You might not think that a group that runs from not-yet-married college students to inner-city single mothers and divorced professionals had much in common. Yet unmarried women are spectacularly loyal to the Democrats—if they vote, which many do not. (Widows are outliers, voting more like married women.) The “marriage gap” dwarfs the sex gap, by which women as a whole have long favoured Democrats: Mr Obama beat Mitt Romney by a less dramatic 11 points among female voters.
The trend continues this year, as a Democrat won the single woman vote by being pro-divorce:
In November’s election for governor of Virginia — a race won narrowly by Terry McAuliffe, a Democratic fundraiser and member of Bill and Hillary Clinton’s inner circle — fully two-thirds of voters chosen for special attention by Democratic get-out-the-vote teams were unmarried women, says Michael Halle, a McAuliffe campaign guru. Unmarried women voted for Mr McAuliffe by a thumping 42 percentage-point margin over his Republican rival, Ken Cuccinelli, arguably handing him victory. (Married women backed Mr Cuccinelli by nine points.)The magazine is a little confused about cause and effect. The decline of marriage is not just some social trend that happens to be favoring the Democrats. The Democrats have been the anti-family party for decades.

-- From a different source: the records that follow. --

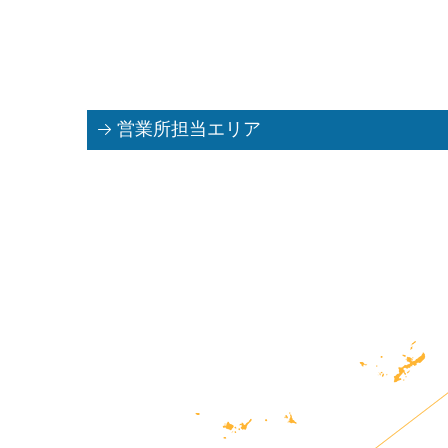
営業所担当エリア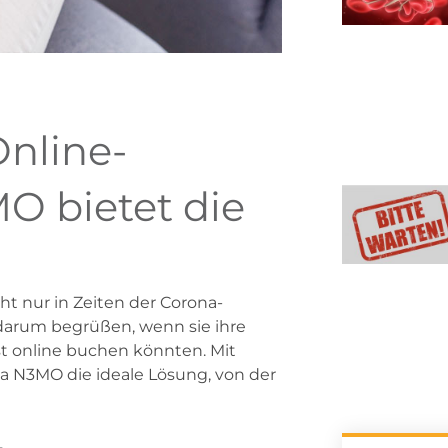
nline-
 bietet die
ht nur in Zeiten der Corona-
darum begrüßen, wenn sie ihre
st online buchen könnten. Mit
a N3MO die ideale Lösung, von der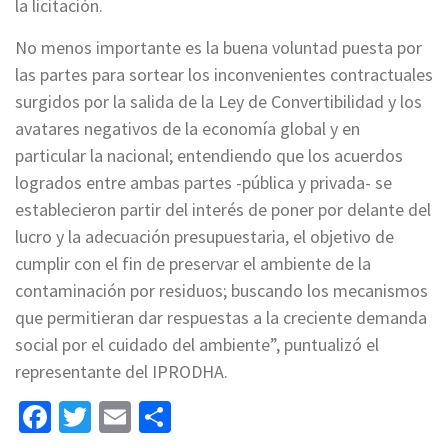
la licitación.
No menos importante es la buena voluntad puesta por
las partes para sortear los inconvenientes contractuales
surgidos por la salida de la Ley de Convertibilidad y los
avatares negativos de la economía global y en
particular la nacional; entendiendo que los acuerdos
logrados entre ambas partes -pública y privada- se
establecieron partir del interés de poner por delante del
lucro y la adecuación presupuestaria, el objetivo de
cumplir con el fin de preservar el ambiente de la
contaminación por residuos; buscando los mecanismos
que permitieran dar respuestas a la creciente demanda
social por el cuidado del ambiente”, puntualizó el
representante del IPRODHA.
Facebook
Twitter
Email
Share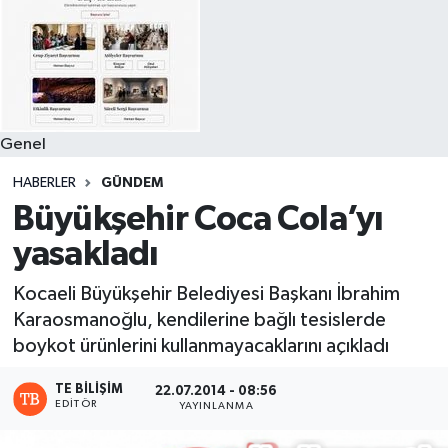
Genel
HABERLER
GÜNDEM
Büyükşehir Coca Cola’yı
yasakladı
Kocaeli Büyükşehir Belediyesi Başkanı İbrahim
Karaosmanoğlu, kendilerine bağlı tesislerde
boykot ürünlerini kullanmayacaklarını açıkladı
TE BILIŞIM
22.07.2014 - 08:56
EDITÖR
YAYINLANMA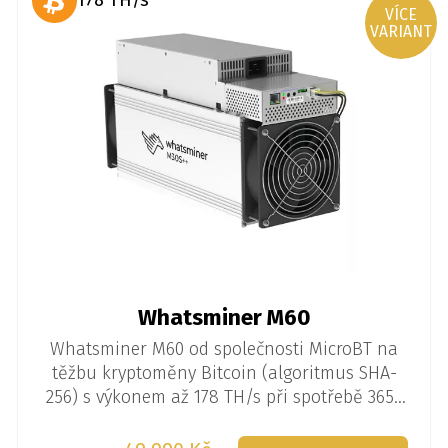
178 TH/s
VÍCE
VARIANT
Whatsminer M60
Whatsminer M60 od společnosti MicroBT na
těžbu kryptoměny Bitcoin (algoritmus SHA-
256) s výkonem až 178 TH/s při spotřebě 3650
W.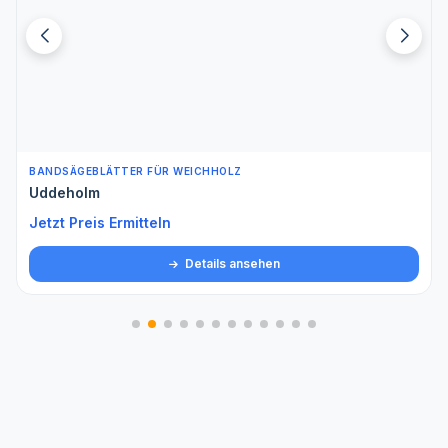
BANDSÄGEBLÄTTER FÜR WEICHHOLZ
Uddeholm
Jetzt Preis Ermitteln
Details ansehen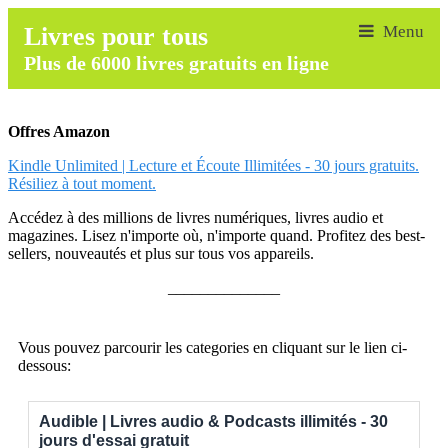
Livres pour tous
Plus de 6000 livres gratuits en ligne
Offres Amazon
Kindle Unlimited | Lecture et Écoute Illimitées - 30 jours gratuits.
Résiliez à tout moment.
Accédez à des millions de livres numériques, livres audio et
magazines. Lisez n'importe où, n'importe quand. Profitez des best-
sellers, nouveautés et plus sur tous vos appareils.
______________
Vous pouvez parcourir les categories en cliquant sur le lien ci-
dessous:
Audible | Livres audio & Podcasts illimités - 30
jours d'essai gratuit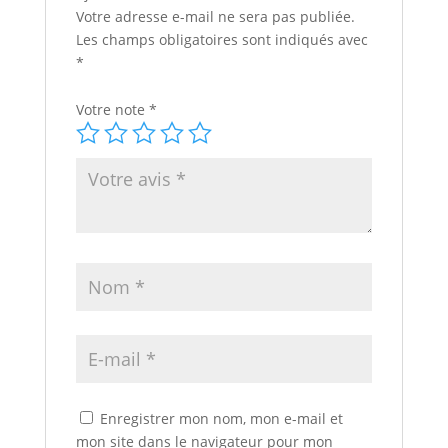
Votre adresse e-mail ne sera pas publiée.
Les champs obligatoires sont indiqués avec
*
Votre note
*
Enregistrer mon nom, mon e-mail et
mon site dans le navigateur pour mon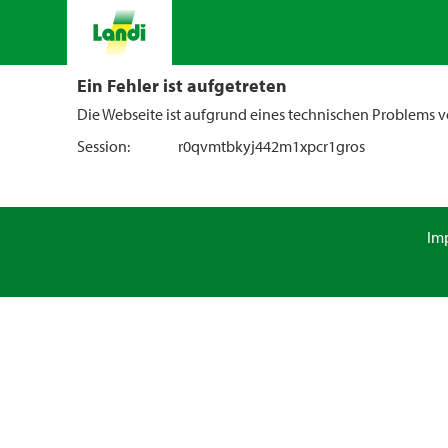
Ein Fehler ist aufgetreten
Die Webseite ist aufgrund eines technischen Problems vo
Session:
r0qvmtbkyj442m1xpcr1gros
Im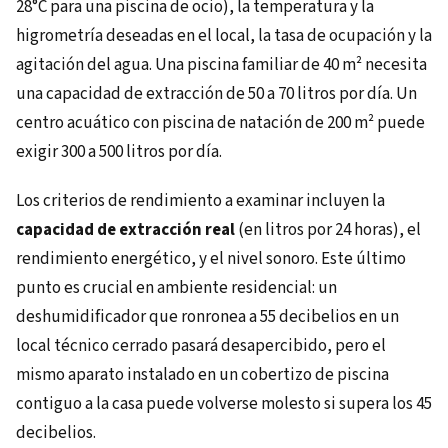
28°C para una piscina de ocio), la temperatura y la
higrometría deseadas en el local, la tasa de ocupación y la
agitación del agua. Una piscina familiar de 40 m² necesita
una capacidad de extracción de 50 a 70 litros por día. Un
centro acuático con piscina de natación de 200 m² puede
exigir 300 a 500 litros por día.
Los criterios de rendimiento a examinar incluyen la
capacidad de extracción real
(en litros por 24 horas), el
rendimiento energético, y el nivel sonoro. Este último
punto es crucial en ambiente residencial: un
deshumidificador que ronronea a 55 decibelios en un
local técnico cerrado pasará desapercibido, pero el
mismo aparato instalado en un cobertizo de piscina
contiguo a la casa puede volverse molesto si supera los 45
decibelios.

... Poll-testing of different attacking strategies found single women outraged by Mr Cuccinelli’s social crusades. “Divorce was a big one,” Mr Halle fondly recalls.
As reported here last year, American electoral politics have largely boiled down to demographics, with Democrats getting their crucial votes from the unmarrieds, non-Christians, non-whites, and low info voters. Democrats can win by promoting policies to increase the populations of those demographics.